Question

Lipase is a versatile industrial enzyme that can be applied to various industries. It is one of the most important classes of hydrolytic enzymes that catalyze the hydrolysis of triacylglycerol to diacylglycerol, fatty acids and glycerol. You are a bioprocess engineer assigned by your superior to work with a biotechnologist to provide a proposal on the upstream and downstream processing of microbial lipase targeted to the biodiesel processing application. To begin the project, you are required to present a preliminary investigation report on the following. a. Select a suitable microorganism and a lipid carbon source that can be applied to produce microbial lipase for the targeted application economically at industrial scale with justifications.

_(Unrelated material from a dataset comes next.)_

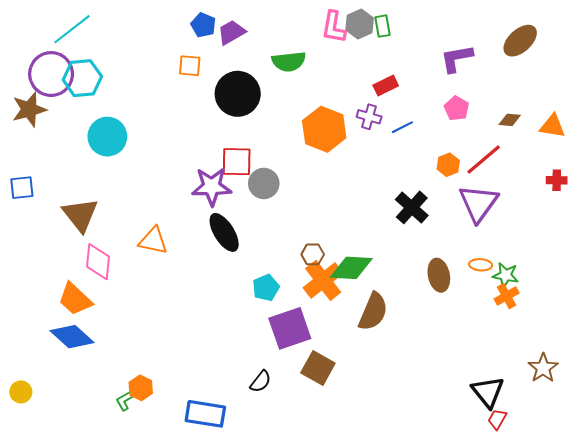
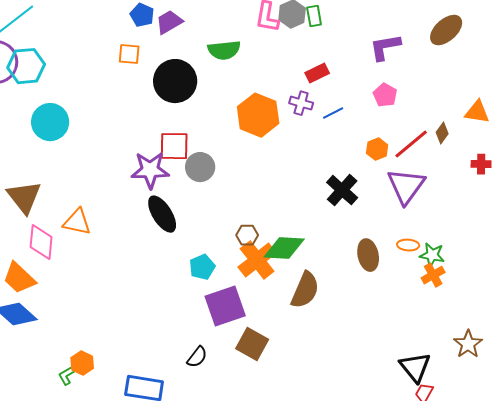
brown diamond: (510, 120) -> (442, 133), moved, turned -60
orange triangle: (153, 241) -> (77, 222), moved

I have found a microorganism which can produce Microbial Lipase for biodiesel process application economically at industrial scale by doing research. I found out an article of microorganism name 'Streptomyces sp CS 326'.

The heading of the article says 'A neutral lipase applicable in biodiesel production from a newly isolated Streptomyces sp CS 326.'

what is meant by 'neutral lipase'? Is it different from Microbial lipase? And can i use this microorganism 'Streptomyces sp CS 326' for the production of Microbial lipase for biodiesel process application?

Answer 1

Characterization of Neutral Lipase BT-1 Isolated from the Labial Gland of Bombus terrestris Males

In addition to their general role in the hydrolysis of storage lipids, bumblebee lipases can participate in the biosynthesis of fatty acids that serve as precursors of pheromones used for sexual communication.

The study of temporal dynamics of lipolytic activity in crude extracts from the cephalic part of Bombus terrestris labial glands. Extracts from 3-day-old males displayed the highest lipolytic activity. The highest lipase gene expression level was observed in freshly emerged bumblebees, and both gene expression and lipase activity were lower in bumblebees older than 3 days. Lipase was purified from labial glands, further characterized and named as BT-1. The B. terrestris orthologue shares 88% sequence identity with B. impatiens lipase HA. The molecular weight of B. terrestris lipase BT-1 was approximately 30 kDa, the pH optimum was 8.3, and the temperature optimum was 50°C. Lipase BT-1 showed a notable preference for C8-C10 p-nitrophenyl esters, with the highest activity toward p-nitrophenyl caprylate (C8). The Michaelis constant (Km) and maximum reaction rate (Vmax) for p-nitrophenyl laurate hydrolysis were Km = 0.0011 mM and Vmax = 0.15 U/mg.

Also use in Biofuel production

In an attempt to isolate a biocatalyst able to catalyze biodiesel production from microbial source, Streptomyces sp. CS326 was screened from hundreds of soil isolates collected from various parts of Korea. In 16S rRNA sequence analysis, the strain showed high degree of similarity with Streptomyces xanthocidicus (99.79%); therefore, it is classified as Streptomyces sp. CS326. An extracellular lipase produced by the strain (LP326) was purified using a single step gel permeation chromatography on Sepharose CL-6B. Molecular weight of LP326 was estimated to be 17,000 Da by SDS-PAGE. The activity was optimum at 40 °C and pH 7.0 and was stable at pH 5.0-8.0 and below 50 °C. It preferred p-nitrophenyl palmitate (C16), a long chain substrate; and K (m) and V (max) for the substrate were determined to be 0.24 mM and 4.6 mM/min mg, respectively. First 10 N-terminal amino acid sequences were APDLVALQSE, which are different from so far reported lipases. LP326 catalyzed biodiesel production using methanol and various oils; therefore, the enzyme can be applicable in the field of biofuel.